Why was the season model selected?
In statistics, error measurements play an essential role in benchmarking a forecasting process, tracking forecast accuracy, and monitoring any exceptions. The MAD is an error measurement tool used in statistics that measures the size of the error using units. Forecast accuracy is 100%, which is the accuracy is ranging from 0-1. From the results obtained, the season model formed the only modeling technique that recorded accuracies of between 0 and 1, hence, selected as the best modeling technique for Jacob Lee to adopt.
The assumption behind the model
The biggest assumption made behind this model is that the future can be forecasted to some degree of accuracy based on the past because the future environment and market are similar to what was available in the past.
Question two
When will Top-Slice need to have expanded work cell up and running?
From question one, the best modeling technique that suits the company is the seasonal model.
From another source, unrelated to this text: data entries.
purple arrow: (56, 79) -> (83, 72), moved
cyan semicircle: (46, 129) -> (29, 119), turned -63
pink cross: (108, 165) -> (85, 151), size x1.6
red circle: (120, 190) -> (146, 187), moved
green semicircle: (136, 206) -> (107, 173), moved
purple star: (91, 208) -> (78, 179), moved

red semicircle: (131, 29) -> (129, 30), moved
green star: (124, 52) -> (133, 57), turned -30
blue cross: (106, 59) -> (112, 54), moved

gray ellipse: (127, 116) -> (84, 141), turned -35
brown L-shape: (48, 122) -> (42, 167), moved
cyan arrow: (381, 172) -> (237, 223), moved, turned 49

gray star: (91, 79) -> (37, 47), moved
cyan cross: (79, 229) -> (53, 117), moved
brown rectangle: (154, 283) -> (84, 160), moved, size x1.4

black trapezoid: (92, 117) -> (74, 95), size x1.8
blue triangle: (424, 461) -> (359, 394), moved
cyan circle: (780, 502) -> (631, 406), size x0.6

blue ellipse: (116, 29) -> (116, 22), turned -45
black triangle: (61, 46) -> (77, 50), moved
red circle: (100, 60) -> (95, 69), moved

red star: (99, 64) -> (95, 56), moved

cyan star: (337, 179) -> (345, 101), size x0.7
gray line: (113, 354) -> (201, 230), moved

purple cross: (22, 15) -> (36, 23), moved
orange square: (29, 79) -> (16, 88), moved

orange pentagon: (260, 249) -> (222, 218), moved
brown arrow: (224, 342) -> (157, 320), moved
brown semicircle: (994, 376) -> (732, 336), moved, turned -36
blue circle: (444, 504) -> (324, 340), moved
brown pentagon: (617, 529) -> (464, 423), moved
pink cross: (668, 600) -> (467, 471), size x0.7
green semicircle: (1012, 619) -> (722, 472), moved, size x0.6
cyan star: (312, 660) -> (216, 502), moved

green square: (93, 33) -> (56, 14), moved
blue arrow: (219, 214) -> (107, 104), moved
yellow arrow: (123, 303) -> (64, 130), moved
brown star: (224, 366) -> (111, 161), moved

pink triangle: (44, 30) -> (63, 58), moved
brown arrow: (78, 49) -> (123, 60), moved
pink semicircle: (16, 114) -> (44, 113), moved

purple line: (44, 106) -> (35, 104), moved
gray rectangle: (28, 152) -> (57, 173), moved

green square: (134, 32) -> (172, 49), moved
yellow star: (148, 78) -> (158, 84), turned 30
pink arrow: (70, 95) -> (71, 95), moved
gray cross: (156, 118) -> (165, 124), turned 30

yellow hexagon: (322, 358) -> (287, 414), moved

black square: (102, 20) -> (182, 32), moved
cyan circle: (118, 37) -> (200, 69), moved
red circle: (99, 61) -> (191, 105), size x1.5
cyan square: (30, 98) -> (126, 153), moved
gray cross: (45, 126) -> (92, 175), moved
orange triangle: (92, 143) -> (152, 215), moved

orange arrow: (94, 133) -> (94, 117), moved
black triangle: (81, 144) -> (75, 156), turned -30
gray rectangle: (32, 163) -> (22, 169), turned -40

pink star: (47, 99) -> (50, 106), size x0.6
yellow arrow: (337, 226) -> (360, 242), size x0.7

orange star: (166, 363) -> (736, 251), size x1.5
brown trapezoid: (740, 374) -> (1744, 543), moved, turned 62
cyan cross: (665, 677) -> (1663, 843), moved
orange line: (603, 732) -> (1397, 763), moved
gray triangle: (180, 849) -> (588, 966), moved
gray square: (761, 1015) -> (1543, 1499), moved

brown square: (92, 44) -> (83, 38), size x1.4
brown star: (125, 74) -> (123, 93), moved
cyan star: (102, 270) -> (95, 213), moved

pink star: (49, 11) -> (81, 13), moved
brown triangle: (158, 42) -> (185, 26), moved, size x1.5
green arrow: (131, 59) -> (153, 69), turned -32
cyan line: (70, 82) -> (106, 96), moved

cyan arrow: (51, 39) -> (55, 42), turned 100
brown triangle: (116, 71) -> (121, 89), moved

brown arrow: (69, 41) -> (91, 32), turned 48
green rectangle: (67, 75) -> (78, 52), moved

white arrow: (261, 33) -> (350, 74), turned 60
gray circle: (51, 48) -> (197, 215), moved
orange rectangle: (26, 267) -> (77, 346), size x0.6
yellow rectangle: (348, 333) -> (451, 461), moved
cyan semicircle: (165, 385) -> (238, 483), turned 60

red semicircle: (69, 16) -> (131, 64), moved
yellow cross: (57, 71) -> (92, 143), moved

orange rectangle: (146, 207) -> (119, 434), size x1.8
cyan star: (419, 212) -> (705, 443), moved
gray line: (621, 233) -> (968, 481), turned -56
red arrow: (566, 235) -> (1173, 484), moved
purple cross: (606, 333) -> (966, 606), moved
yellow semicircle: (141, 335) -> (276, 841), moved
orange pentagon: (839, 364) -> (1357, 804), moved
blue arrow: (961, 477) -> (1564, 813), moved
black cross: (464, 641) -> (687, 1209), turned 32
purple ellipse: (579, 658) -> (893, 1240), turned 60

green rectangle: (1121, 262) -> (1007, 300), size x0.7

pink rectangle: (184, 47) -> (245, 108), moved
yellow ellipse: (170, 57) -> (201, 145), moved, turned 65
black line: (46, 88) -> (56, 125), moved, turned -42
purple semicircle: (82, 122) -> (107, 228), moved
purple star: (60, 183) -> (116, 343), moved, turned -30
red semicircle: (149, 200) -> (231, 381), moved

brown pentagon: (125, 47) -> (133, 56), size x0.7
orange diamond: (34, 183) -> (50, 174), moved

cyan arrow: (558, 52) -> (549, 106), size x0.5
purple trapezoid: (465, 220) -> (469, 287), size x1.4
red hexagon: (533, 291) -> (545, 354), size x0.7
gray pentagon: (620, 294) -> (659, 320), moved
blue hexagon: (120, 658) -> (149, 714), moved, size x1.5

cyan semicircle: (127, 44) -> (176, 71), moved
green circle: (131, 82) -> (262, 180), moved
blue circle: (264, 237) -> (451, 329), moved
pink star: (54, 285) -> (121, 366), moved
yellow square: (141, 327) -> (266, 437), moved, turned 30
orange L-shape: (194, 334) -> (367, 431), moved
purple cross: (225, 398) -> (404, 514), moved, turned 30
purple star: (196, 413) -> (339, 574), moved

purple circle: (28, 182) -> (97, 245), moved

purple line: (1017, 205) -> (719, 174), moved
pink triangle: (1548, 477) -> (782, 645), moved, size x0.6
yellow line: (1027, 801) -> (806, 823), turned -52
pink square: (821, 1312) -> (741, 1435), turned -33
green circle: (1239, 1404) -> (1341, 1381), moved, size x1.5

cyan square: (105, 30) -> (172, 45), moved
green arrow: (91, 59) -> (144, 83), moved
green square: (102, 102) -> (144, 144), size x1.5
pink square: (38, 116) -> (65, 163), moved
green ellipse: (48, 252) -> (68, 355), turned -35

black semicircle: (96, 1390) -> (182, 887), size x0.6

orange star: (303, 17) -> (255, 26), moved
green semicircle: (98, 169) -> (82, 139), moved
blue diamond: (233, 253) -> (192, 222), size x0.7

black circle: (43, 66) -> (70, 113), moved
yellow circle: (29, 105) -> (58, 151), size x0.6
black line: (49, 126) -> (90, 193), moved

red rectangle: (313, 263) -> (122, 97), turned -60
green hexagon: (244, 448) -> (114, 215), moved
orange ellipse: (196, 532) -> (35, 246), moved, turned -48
The model will be used to forecast sales for the three categories until their production total reaches 2,700 drivers. Table 2 shows the sales forecast working.
Month Bomber Hook king Slice-A-Lot Total
Mar-06 1720 490 399 2609
April 1840 491 433 2765
May 1969 492 471 2932
June 2107 493 511 3111
July 2255 494 555 3303
August 2412 495 603 3510
September 2581 496 655 3732
Table 2: Sales forecast for the coming six months of 2006
From table 2, Top-Slice Company would be ready work cell up and running in April 2006. Jacob Lee claimed that the available manufacturing work cell in the company was capable of producing 2,700 drivers in one month. The sales forecast calculated from the seasonal index shown in table 1 has seen the company approaching the value of 2,700 drivers in April that exceeds the targeted value by 765 pieces.
What are the implications for when Jacob should start the expansion effort?
The Top-Slice case clearly indicates that it takes at least three months to strategize and implement an expanded work cell. The results show that Jacob needs to expand the work cell in April. Jacob should start the implementation process in January 2006.
Conclusion
The availability of an experienced professional in business statistics helps an organization determine its sales forecast in an efficient manner. Different methods of business forecasting are available today, but each organization chooses a method that suits its needs. Quantitative methods of business forecasting like the ones used in this case are the best because they involve calculations using actual sales figures. The above analysis play a critical role in helping Jacob plan and implement the company’s cell expansion plan. Out of the four modeling techniques used, the Seasonal model worked out to be the best for forecasting sales at Top-Slice Company. In addition, it was realized that the company would expand the work cell up in April 2006, and Jacob would start planning and implementing the expansion program in January 2006.